Airborne. Most of us know it. Some of us question whether it works. Others swear by it. I’m not sure which camp I fall in to, but the company that makes it does a really good job preying on those of us who believe that spending $6 or so for a package of it will allow you to avoid illness. Same thing goes for Purell which ironically I’m not a big believer in.
The strange thing with these products is that you don’t see people on relief missions in post-conflict areas using them religiously (I assume they use things that actually work); you see people in offices using them. It all relays the fact that people in offices are terrified of getting sick and not being able to work, when in reality, if they really wanted to avoid illness, then they should avoid the stress of being in the office 12 hours a day. Anyways, this is just an American attitude towards work and social interaction to which I am digressing.
The reason I bring all of this up is because at The Sometimes Office, I wasn’t feeling so well one day, so I popped an Airborne, leaving the tube of the pills on my desk when I was done. The reaction from those who came up to me was unanimous. They started talking, glanced down, and then jumped back once they saw the Airborne Tube (or Tube of Doom as I call it.) “Oh, um… are you sick?” “Maybe.” “Okay, I’ll stay back.” This is a pretty funny thing to say since A) Most cold germs aren’t spread through the air (making the name ‘airborne’ even funnier) and B) If they were spread through the air, then the closed ventilation system has got you hosed.
Working in computers and office environments, I’ve found that it is true you catch colds and flus through contact, specifically computer keyboards and mice. Those things are crawling with germs in their plastic depths. Having one or two stints in Information Technology, I realized that I caught everything that anyone had in the office because I would have to get on their keyboards. The only upside was that because I couldn’t ever call in sick (not enough staff to do that), I would come in and spread viruses from one computer to another. Calling me Patient Zero or The Carrier would be a bit of an understatement. Did I try Purell? Yup, as well as sanitizing baby wipes. Didn’t matter. Those little germs are quite resilient buggers and are built to spread.
Now that I’ve refocused on web development again for the last couple of years, I get sick a lot less because I’m on one machine.

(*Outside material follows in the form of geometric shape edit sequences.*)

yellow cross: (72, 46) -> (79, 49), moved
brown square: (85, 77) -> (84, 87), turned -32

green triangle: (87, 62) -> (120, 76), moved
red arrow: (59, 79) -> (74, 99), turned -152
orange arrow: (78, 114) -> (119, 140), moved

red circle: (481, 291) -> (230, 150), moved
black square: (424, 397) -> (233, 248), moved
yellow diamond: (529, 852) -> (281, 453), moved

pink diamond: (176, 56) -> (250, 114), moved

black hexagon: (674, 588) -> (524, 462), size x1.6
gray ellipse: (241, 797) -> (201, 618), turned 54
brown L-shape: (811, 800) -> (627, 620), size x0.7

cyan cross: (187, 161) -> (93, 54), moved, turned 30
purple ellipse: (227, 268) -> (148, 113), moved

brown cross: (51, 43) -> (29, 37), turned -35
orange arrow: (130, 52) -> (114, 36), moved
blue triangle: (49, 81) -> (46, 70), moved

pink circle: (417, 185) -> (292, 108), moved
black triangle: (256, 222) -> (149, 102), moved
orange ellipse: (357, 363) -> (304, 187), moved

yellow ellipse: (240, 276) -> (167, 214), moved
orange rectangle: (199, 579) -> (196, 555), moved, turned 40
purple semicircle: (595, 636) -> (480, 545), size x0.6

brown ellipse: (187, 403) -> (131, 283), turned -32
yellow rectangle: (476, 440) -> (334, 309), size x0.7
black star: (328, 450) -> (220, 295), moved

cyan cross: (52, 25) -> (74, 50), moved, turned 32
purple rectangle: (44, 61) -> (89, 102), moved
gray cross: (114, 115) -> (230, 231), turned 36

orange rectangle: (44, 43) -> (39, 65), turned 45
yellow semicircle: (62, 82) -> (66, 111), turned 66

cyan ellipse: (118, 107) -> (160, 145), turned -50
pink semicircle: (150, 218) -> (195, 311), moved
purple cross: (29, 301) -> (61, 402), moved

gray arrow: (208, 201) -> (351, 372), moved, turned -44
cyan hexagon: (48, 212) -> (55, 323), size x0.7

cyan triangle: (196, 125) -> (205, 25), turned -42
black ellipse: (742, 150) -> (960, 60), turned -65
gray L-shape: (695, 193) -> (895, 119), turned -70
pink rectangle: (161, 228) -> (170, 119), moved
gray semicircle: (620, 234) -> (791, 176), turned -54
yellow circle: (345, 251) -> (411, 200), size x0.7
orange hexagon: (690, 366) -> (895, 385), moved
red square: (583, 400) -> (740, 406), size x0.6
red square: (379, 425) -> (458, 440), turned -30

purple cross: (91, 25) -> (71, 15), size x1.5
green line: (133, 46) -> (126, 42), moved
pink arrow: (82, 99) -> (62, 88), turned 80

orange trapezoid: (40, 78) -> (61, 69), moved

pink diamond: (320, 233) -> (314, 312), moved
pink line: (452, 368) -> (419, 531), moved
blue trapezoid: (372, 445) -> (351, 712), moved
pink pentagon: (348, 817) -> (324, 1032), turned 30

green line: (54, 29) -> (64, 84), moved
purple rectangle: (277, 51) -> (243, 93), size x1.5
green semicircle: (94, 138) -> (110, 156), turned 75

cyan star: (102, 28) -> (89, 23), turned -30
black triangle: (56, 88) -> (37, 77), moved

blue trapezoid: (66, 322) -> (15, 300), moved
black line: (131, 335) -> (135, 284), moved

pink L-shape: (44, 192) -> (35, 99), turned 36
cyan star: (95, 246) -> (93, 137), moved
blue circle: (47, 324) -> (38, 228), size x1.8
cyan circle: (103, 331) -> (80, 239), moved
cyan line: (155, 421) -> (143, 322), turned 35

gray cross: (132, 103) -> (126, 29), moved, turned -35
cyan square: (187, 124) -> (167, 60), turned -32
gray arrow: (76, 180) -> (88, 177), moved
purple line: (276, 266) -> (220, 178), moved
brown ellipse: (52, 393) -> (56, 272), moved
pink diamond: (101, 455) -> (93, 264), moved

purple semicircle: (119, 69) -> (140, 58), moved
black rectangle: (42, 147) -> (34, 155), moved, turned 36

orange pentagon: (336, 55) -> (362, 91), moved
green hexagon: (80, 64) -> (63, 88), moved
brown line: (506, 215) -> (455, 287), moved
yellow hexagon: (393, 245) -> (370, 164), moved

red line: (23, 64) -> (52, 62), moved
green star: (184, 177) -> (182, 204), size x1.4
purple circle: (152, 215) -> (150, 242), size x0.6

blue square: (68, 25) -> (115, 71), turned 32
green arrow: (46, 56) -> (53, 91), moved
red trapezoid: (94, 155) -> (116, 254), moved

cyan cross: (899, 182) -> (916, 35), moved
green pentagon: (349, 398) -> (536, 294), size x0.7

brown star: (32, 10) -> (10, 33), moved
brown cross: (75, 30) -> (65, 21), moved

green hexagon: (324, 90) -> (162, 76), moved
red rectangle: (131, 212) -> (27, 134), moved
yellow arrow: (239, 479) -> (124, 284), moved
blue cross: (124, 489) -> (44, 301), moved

There are lessons to be learned in this:
– don’t do IT
– do web work
– Airborne probably doesn’t work
– A Tube of Doom on your desk is more effective that the “George Frown”
– Purell really doesn’t work
– Go to Mediterranean often

2 Replies to “The Tube of Doom”

  1. Massive doses of vitamin C, endless cups of green tea, and a smidgin of zinc has pulled me through a couple catastrophically timed “would-be colds” this year. Oh yes, don’t expect to go on five hours of sleep everyday and not catch a cold. There are much better tasting things than Airborne, but the problem is that they are all in separate bottles and tubes…what is this health forum on craigslist???

    1. Nah, no health forum. Just something that came to mind as funny in the office environment. I forgot to add that a dose of the sauna does wonders as well. Sweat is good for the soul.